- _Problem requirements_: The answer must be every line from the entries below that contains "dieser".

++++ Extracted data

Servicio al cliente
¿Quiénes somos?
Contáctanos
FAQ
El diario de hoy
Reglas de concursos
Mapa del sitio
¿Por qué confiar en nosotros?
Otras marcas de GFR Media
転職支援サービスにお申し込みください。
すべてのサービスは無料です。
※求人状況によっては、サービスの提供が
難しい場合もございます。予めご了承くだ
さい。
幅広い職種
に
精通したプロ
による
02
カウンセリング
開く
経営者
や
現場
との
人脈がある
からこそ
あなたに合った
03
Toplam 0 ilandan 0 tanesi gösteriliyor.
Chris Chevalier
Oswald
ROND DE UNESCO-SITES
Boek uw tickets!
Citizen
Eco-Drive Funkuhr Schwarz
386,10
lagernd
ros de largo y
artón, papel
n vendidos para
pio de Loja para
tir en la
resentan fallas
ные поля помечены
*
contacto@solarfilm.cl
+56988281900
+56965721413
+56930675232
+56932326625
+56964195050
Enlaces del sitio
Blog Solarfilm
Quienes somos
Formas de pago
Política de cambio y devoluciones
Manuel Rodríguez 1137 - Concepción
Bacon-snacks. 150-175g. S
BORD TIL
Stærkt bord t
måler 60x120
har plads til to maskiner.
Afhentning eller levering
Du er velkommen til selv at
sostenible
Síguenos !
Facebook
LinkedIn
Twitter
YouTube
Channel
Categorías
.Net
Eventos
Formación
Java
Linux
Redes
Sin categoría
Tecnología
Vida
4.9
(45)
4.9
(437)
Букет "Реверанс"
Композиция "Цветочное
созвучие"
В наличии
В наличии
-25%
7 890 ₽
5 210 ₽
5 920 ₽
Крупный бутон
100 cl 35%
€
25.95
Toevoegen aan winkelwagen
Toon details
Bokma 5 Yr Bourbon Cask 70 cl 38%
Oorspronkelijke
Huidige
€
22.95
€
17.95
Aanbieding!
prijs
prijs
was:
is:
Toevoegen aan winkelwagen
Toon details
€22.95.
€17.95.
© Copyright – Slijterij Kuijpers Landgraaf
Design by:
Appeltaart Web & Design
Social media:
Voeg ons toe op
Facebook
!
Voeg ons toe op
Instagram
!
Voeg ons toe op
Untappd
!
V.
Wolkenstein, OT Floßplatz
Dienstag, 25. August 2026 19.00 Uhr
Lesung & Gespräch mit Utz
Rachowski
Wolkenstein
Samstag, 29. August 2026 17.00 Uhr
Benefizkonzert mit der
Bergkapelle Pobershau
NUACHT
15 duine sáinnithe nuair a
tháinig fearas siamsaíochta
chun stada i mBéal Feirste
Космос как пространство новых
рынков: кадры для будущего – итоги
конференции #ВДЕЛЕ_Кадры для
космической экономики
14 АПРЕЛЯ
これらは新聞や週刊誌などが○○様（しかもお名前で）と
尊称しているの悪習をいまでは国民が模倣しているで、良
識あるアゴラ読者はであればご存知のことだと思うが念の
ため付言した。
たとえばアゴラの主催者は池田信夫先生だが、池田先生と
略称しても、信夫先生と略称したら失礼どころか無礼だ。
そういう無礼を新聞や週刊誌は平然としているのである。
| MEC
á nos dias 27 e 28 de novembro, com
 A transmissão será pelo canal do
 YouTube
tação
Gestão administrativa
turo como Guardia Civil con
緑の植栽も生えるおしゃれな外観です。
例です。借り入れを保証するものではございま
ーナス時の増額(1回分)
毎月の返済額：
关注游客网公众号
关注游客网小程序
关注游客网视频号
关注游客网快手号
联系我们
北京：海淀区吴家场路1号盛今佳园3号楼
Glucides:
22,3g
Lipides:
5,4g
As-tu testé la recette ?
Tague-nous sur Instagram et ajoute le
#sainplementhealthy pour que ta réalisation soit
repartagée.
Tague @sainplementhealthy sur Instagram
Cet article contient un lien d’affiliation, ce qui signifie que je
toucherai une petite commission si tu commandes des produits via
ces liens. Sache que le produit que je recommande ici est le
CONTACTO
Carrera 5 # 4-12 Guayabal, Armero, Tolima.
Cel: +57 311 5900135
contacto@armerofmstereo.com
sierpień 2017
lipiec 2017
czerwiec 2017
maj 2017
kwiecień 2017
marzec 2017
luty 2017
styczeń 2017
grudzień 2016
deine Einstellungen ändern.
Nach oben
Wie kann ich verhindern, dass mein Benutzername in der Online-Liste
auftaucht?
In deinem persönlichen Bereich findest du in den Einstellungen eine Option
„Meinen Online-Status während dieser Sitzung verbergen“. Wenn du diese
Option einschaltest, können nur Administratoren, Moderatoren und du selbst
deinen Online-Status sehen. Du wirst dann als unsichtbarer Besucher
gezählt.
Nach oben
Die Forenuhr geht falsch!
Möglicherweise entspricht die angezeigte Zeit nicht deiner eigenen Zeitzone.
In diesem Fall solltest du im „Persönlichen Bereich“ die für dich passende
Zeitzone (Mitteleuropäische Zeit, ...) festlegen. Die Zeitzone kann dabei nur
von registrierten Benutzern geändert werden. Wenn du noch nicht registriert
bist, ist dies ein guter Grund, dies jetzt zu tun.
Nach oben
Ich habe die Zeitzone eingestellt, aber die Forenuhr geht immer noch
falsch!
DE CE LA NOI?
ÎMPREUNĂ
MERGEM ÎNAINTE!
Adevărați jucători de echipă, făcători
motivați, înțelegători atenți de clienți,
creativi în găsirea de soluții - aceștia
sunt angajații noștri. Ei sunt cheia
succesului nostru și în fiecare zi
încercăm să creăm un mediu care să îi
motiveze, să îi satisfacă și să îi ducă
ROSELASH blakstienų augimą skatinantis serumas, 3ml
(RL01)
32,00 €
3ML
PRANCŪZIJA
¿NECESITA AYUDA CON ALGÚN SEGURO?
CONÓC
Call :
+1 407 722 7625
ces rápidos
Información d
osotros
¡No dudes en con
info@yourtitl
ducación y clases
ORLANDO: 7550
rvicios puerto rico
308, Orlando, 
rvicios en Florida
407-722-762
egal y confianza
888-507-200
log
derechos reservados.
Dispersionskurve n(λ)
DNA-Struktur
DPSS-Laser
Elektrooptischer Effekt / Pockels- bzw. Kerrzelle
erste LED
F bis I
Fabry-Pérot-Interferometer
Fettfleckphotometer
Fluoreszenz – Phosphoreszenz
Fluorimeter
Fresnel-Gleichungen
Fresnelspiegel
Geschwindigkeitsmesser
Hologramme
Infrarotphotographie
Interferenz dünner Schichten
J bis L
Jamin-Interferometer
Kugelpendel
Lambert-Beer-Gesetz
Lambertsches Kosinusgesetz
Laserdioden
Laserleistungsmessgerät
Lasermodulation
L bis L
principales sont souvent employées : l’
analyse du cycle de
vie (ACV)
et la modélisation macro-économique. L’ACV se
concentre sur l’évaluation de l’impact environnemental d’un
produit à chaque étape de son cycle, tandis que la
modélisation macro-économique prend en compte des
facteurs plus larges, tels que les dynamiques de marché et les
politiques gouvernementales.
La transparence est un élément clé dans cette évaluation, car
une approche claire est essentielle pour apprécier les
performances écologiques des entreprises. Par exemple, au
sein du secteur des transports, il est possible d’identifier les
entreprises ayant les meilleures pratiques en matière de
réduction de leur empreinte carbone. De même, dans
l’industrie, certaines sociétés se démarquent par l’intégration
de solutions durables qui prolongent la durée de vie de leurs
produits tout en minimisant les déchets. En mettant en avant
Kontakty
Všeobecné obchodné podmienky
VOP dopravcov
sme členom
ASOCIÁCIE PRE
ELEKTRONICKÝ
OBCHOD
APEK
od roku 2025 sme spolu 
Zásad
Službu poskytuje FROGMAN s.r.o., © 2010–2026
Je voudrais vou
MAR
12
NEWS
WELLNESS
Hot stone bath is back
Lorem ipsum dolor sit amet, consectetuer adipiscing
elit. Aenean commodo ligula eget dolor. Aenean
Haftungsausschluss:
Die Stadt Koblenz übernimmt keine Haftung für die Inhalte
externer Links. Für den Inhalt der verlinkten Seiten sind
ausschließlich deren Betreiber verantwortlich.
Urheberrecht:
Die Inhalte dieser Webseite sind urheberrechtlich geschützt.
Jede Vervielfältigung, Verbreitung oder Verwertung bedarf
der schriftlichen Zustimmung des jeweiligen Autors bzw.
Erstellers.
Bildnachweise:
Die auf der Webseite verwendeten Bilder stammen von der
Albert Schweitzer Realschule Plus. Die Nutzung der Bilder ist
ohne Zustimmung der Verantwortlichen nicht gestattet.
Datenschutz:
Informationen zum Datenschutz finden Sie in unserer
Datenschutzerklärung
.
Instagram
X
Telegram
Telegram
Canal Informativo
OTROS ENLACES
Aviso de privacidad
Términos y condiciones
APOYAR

++++++++

- _Answer_:
„Meinen Online-Status während dieser Sitzung verbergen“. Wenn du diese
Die Inhalte dieser Webseite sind urheberrechtlich geschützt.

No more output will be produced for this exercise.